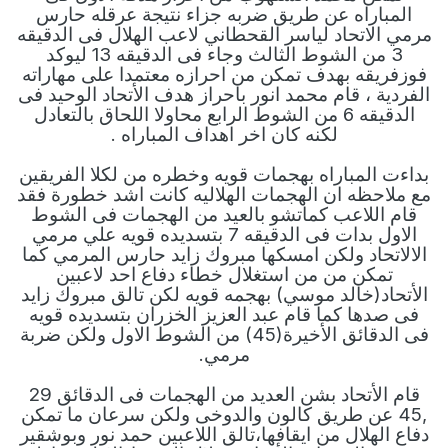
المباراه عن طريق ضربه جزاء نتيجة عرقله حارس
مرمي الاتحاد لياسر القحطاني لاعب الهلال فى الدقيقه
3 من الشوط الثالث وجاء فى الدقيقه 13 ليوكد
فوزفريقه بهدف تمكن من احرازه معتمدا على مهاراته
الفردية ، قام محمد انور باحراز هدف الأتحاد الوحيد فى
الدقيقه 6 من الشوط الرابع محاولا اللحاق بالتعادل
لكنه كان اخر اهداف المباراه .
بداءت المباراه بهجمات قويه وخطره من لكلا الفريقين
مع ملاحظه ان الهجمات الهلاليه كانت اشد خطورة فقد
قام اللاعب كماتشو بالعيد من الهجمات فى الشوط
الاول بدات فى الدقيقه 7 بتسديده قويه علي مرمي
الالاتحاد ولكن امسكها مبروك زايد حارس المرمي كما
تمكن من من استغلال خطاء دفاع احد لاعبين
الأتحاد(خالد موسي) بهجمه قويه لكن تالق مبروك زايد
فى صدها كما قام عبد العزيز الخزران بتسديده قويه
فى الدقائق الأخيرة(45) من الشوط الاول ولكن ضربة
مرمي.
قام الأتحاد بشن العديد من الهجمات فى الدقائق 29
,45 عن طريق كالون والدوخى ولكن سرعان ما تمكن
دفاع الهلال من ايقافها،تالق اللاعبين حمد نور وبوشقير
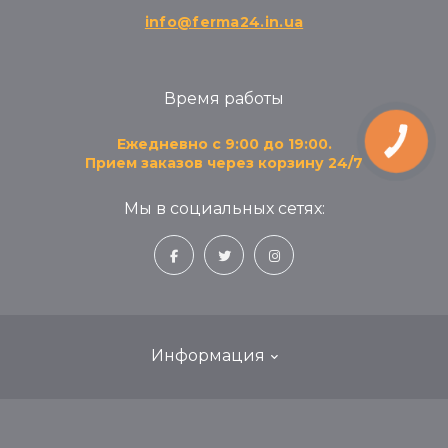
info@ferma24.in.ua
Время работы
Ежедневно с 9:00 до 19:00.
КНОПКА
ЗВ'ЯЗКУ
Прием заказов через корзину 24/7
Мы в социальных сетях:
Информация
Блог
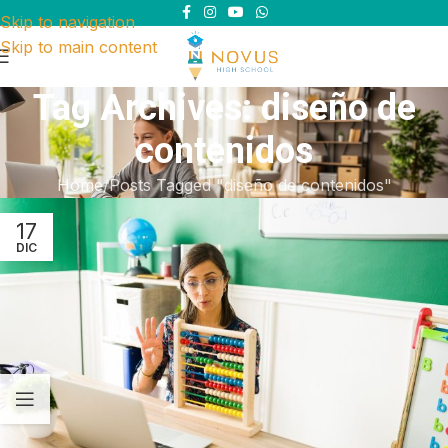
Skip to navigation
Skip to main content
Tag Archives: diseño de
contenidos
Home
Posts Tagged "diseño de contenidos"
17
DIC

******************************

_Work task_. Check each line above for the word "الدقائق" and copy every line that has it.

_Response_.
فى الدقائق الأخيرة(45) من الشوط الاول ولكن ضربة
قام الأتحاد بشن العديد من الهجمات فى الدقائق 29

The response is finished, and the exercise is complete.